Risk-Adjusted Performance

0 of 100

 
Weak
 
Strong
Very Weak
Over the last 90 days Amkor Technology has generated negative risk-adjusted returns adding no value to investors with long positions. Even with relatively invariable forward-looking signals, Amkor Technology is not utilizing all of its potentials. The recent stock price agitation, may contribute to short-term losses for the retail investors.

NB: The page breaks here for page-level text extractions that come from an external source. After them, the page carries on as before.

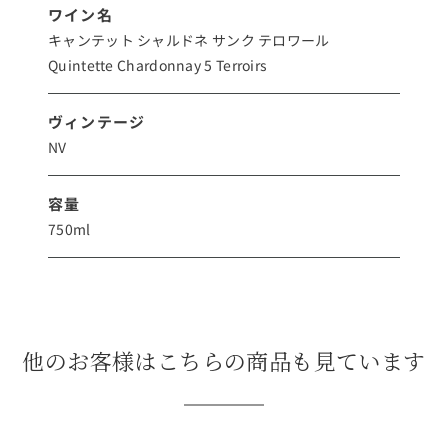
ワイン名
キャンテット シャルドネ サンク テロワール
Quintette Chardonnay 5 Terroirs
ヴィンテージ
NV
容量
750ml
他のお客様はこちらの商品も見ています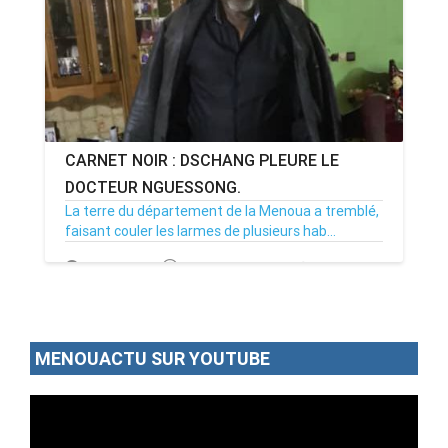
CARNET NOIR : DSCHANG PLEURE LE
DOCTEUR NGUESSONG.
La terre du département de la Menoua a tremblé,
faisant couler les larmes de plusieurs hab...
10/09/24
Par MenouActu
0
MENOUACTU SUR YOUTUBE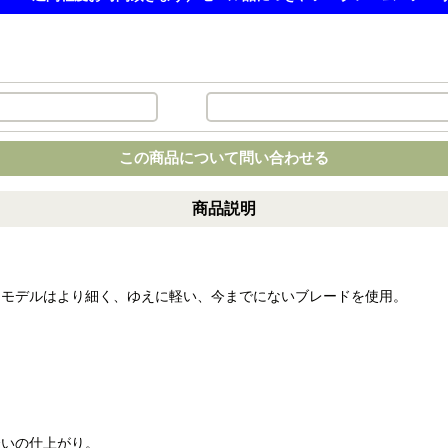
この商品について問い合わせる
商品説明
細モデルはより細く、ゆえに軽い、今までにないブレードを使用。
。
合いの仕上がり。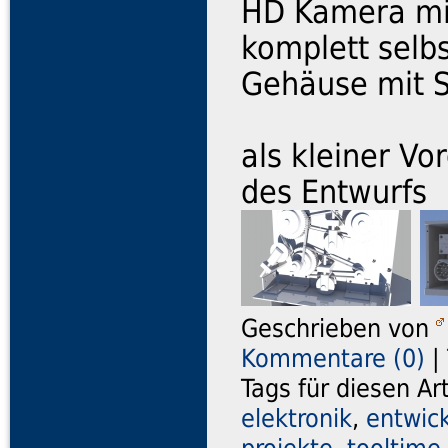
HD Kamera mit
komplett selb
Gehäuse mit S
als kleiner V
des Entwurfs
Geschrieben von
Kommentare (0)
|
Tags für diesen Ar
elektronik
,
entwic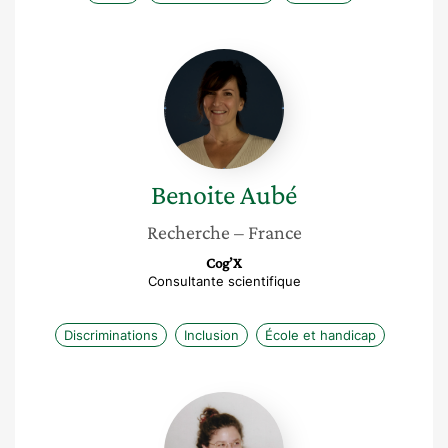
Benoite
Aubé
Benoite
Aubé
Recherche
– France
Cog’X
Consultante scientifique
Discriminations
Inclusion
École et handicap
Laure
Guillot
Farneti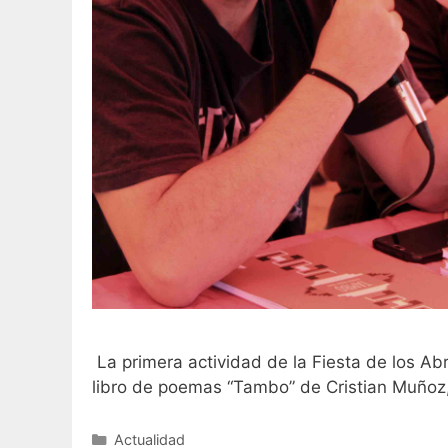
La primera actividad de la Fiesta de los Abr
libro de poemas “Tambo” de Cristian Muño
Actualidad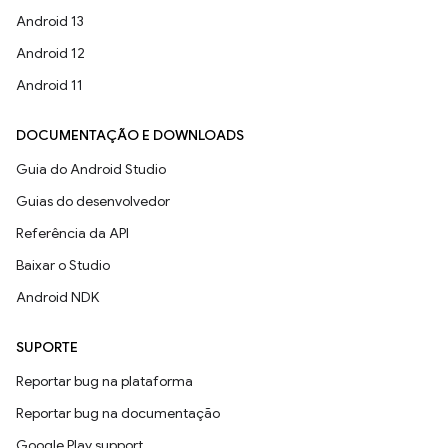
Android 13
Android 12
Android 11
DOCUMENTAÇÃO E DOWNLOADS
Guia do Android Studio
Guias do desenvolvedor
Referência da API
Baixar o Studio
Android NDK
SUPORTE
Reportar bug na plataforma
Reportar bug na documentação
Google Play support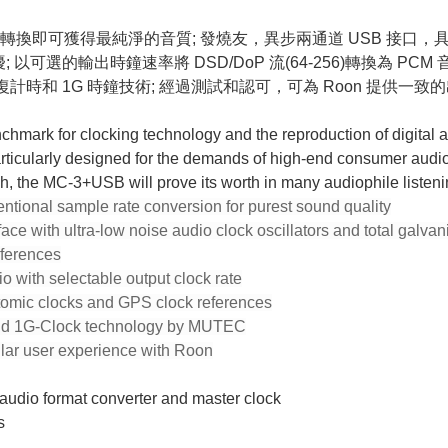
換即可獲得最純淨的音質; 發燒友，異步兩通道 USB 接口
; 以可選的輸出時鐘速率將 DSD/DoP 流(64-256)轉換為 PCM 音
新恢復計時和 1G 時鐘技術; 經過測試和認可，可為 Roon 提供一
hmark for clocking technology and the reproduction of digital
 Particularly designed for the demands of high-end consumer aud
uch, the MC‑3+USB will prove its worth in many audiophile liste
ntional sample rate conversion for purest sound quality
 with ultra-low noise audio clock oscillators and total galvani
rferences
with selectable output clock rate
tomic clocks and GPS clock references
and 1G-Clock technology by MUTEC
llar user experience with Roon
, audio format converter and master clock
s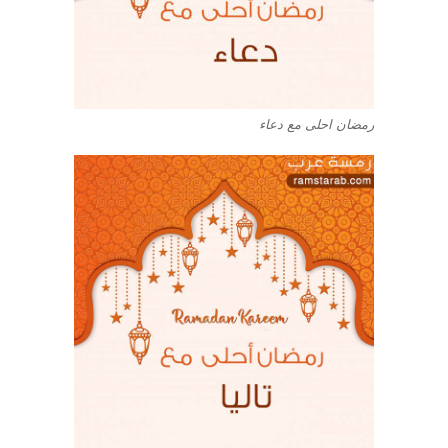
رمضان احلى مع دعاء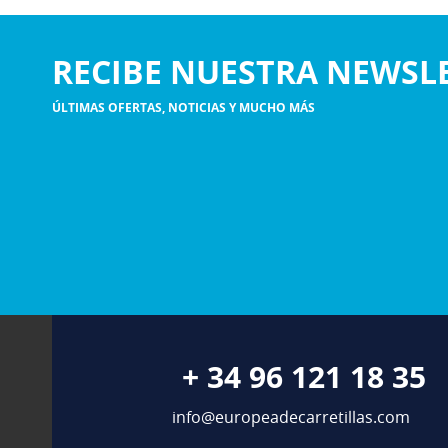
RECIBE NUESTRA NEWSL
ÚLTIMAS OFERTAS, NOTICIAS Y MUCHO MÁS
+ 34 96 121 18 35
info@europeadecarretillas.com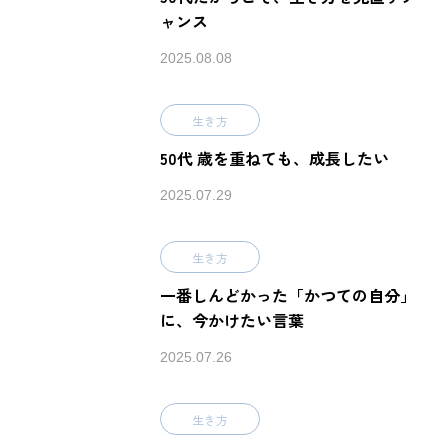
ャンス
2025.08.08
生き方
50代 歳を重ねても、成長したい
2025.07.29
生き方
一番しんどかった「かつての自分」
に、今かけたい言葉
2025.07.26
生き方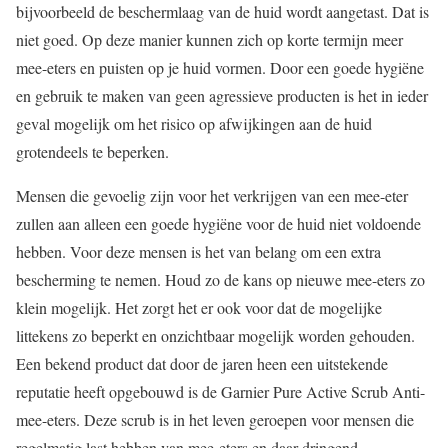
bijvoorbeeld de beschermlaag van de huid wordt aangetast. Dat is
niet goed. Op deze manier kunnen zich op korte termijn meer
mee-eters en puisten op je huid vormen. Door een goede hygiëne
en gebruik te maken van geen agressieve producten is het in ieder
geval mogelijk om het risico op afwijkingen aan de huid
grotendeels te beperken.
Mensen die gevoelig zijn voor het verkrijgen van een mee-eter
zullen aan alleen een goede hygiëne voor de huid niet voldoende
hebben. Voor deze mensen is het van belang om een extra
bescherming te nemen. Houd zo de kans op nieuwe mee-eters zo
klein mogelijk. Het zorgt het er ook voor dat de mogelijke
littekens zo beperkt en onzichtbaar mogelijk worden gehouden.
Een bekend product dat door de jaren heen een uitstekende
reputatie heeft opgebouwd is de Garnier Pure Active Scrub Anti-
mee-eters. Deze scrub is in het leven geroepen voor mensen die
regelmatig last hebben van mee-eters en daar dringend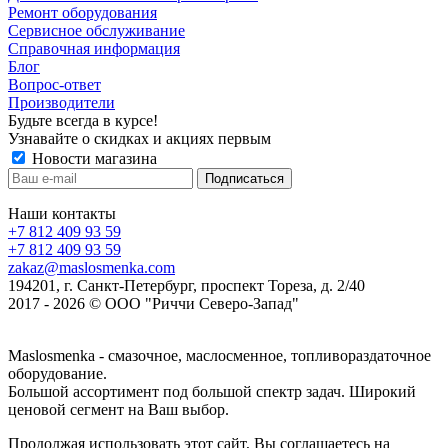
Ремонт оборудования
Сервисное обслуживание
Справочная информация
Блог
Вопрос-ответ
Производители
Будьте всегда в курсе!
Узнавайте о скидках и акциях первым
Новости магазина
Наши контакты
+7 812 409 93 59
+7 812 409 93 59
zakaz@maslosmenka.com
194201, г. Санкт-Петербург, проспект Тореза, д. 2/40
2017 - 2026 © ООО "Риччи Северо-Запад"
Maslosmenka - смазочное, маслосменное, топливораздаточное
оборудование.
Большой ассортимент под большой спектр задач. Широкий
ценовой сегмент на Ваш выбор.
Продолжая использовать этот сайт, Вы соглашаетесь на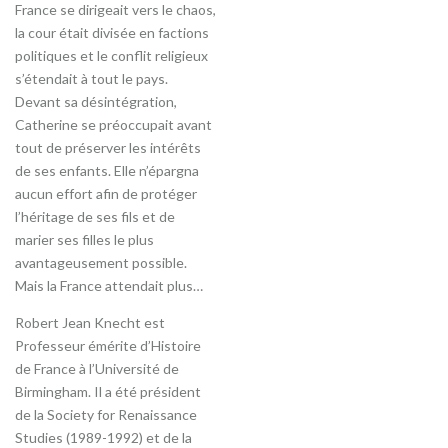
France se dirigeait vers le chaos,
la cour était divisée en factions
politiques et le conflit religieux
s’étendait à tout le pays.
Devant sa désintégration,
Catherine se préoccupait avant
tout de préserver les intérêts
de ses enfants. Elle n’épargna
aucun effort afin de protéger
l’héritage de ses fils et de
marier ses filles le plus
avantageusement possible.
Mais la France attendait plus…
Robert Jean Knecht est
Professeur émérite d’Histoire
de France à l’Université de
Birmingham. Il a été président
de la Society for Renaissance
Studies (1989-1992) et de la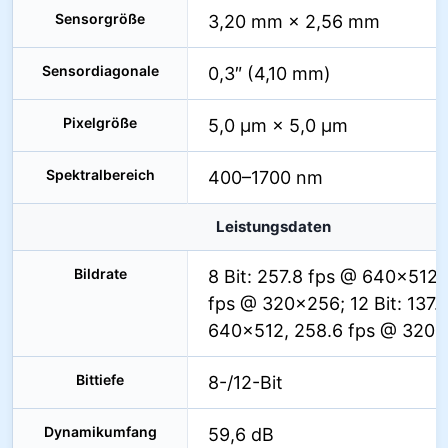
Sensorgröße
3,20 mm × 2,56 mm
Sensordiagonale
0,3″ (4,10 mm)
Pixelgröße
5,0 µm × 5,0 µm
Spektralbereich
400–1700 nm
Leistungsdaten
Bildrate
8 Bit: 257.8 fps @ 640×512,
fps @ 320×256; 12 Bit: 137.1
640×512, 258.6 fps @ 320
Bittiefe
8-/12-Bit
Dynamikumfang
59,6 dB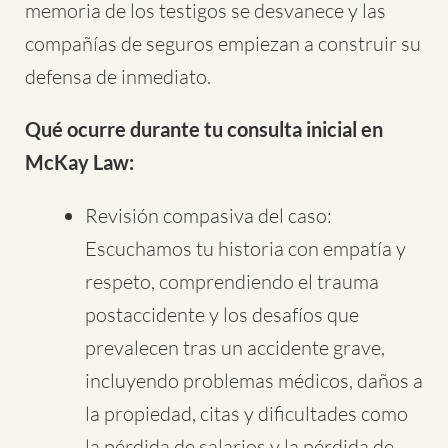
memoria de los testigos se desvanece y las
compañías de seguros empiezan a construir su
defensa de inmediato.
Qué ocurre durante tu consulta inicial en
McKay Law:
Revisión compasiva del caso:
Escuchamos tu historia con empatía y
respeto, comprendiendo el trauma
postaccidente y los desafíos que
prevalecen tras un accidente grave,
incluyendo problemas médicos, daños a
la propiedad, citas y dificultades como
la pérdida de salarios y la pérdida de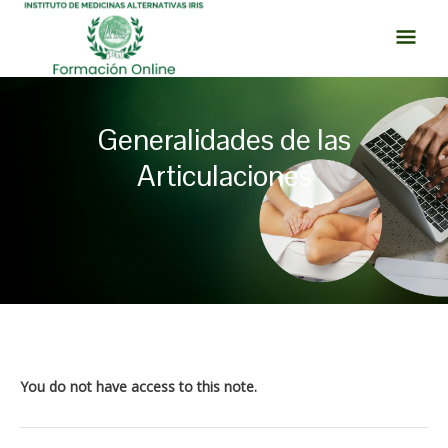
Ir
MEN
al
PRI
contenido
Generalidades de las
Articulaciones
Navegación
de
entradas
You do not have access to this note.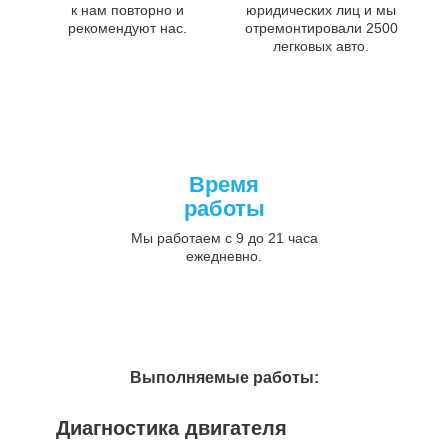
к нам повторно и
юридических лиц и мы
рекомендуют нас.
отремонтировали 2500
легковых авто.
Время
работы
Мы работаем с 9 до 21 часа
ежедневно.
Выполняемые работы:
Диагностика двигателя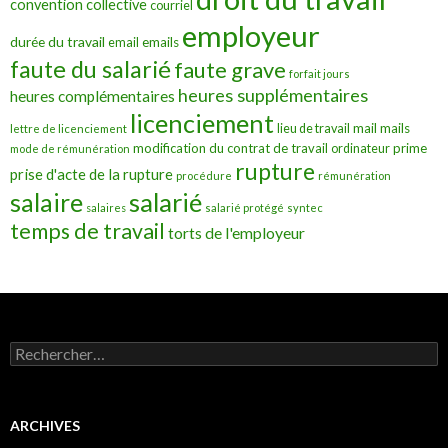
convention collective
courriel
employeur
durée du travail
emails
email
faute du salarié
faute grave
forfait jours
heures supplémentaires
heures complémentaires
licenciement
mail
mails
lieu de travail
lettre de licenciement
modification du contrat de travail
prime
ordinateur
mode de rémunération
rupture
prise d'acte de la rupture
procédure
rémunération
salarié
salaire
salaires
salarié protégé
syntec
temps de travail
torts de l'employeur
Rechercher :
ARCHIVES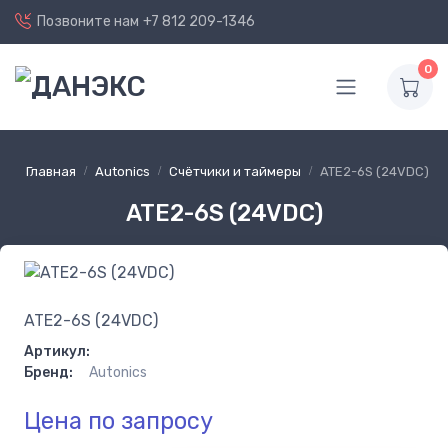
Позвоните нам
+7 812 209-1346
0
Главная
Autonics
Счётчики и таймеры
ATE2-6S (24VDC)
ATE2-6S (24VDC)
ATE2-6S (24VDC)
Артикул:
Бренд:
Autonics
Цена по запросу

Apollomics and Amkor Technology Volatility Contrast

   Predicted Return Density   
       Returns  

Pair Trading with Apollomics and Amkor Technology

The main advantage of trading using opposite Apollomics and Amkor Technology positions is that it hedges away some unsystematic risk. Because of two separate transactions, even if Apollomics position performs unexpectedly, Amkor Technology can make up some of the losses. Pair trading also minimizes risk from directional movements in the market. For example, if an entire industry or sector drops because of unexpected headlines, the short position in Amkor Technology will offset losses from the drop in Amkor Technology's long position.
The idea behind Apollomics Class A and Amkor Technology pairs trading is to make the combined position market-neutral, meaning the overall market's direction will not affect its win or loss (or potential downside or upside). This can be achieved by designing a pairs trade with two highly correlated stocks or equities that operate in a similar space or sector, making it possible to obtain profits through simple and relatively low-risk investment.
Check out your portfolio center.
Note that this page's information should be used as a complementary analysis to find the right mix of equity instruments to add to your existing portfolios or create a brand new portfolio. You can also try the Portfolio Dashboard module to portfolio dashboard that provides centralized access to all your investments.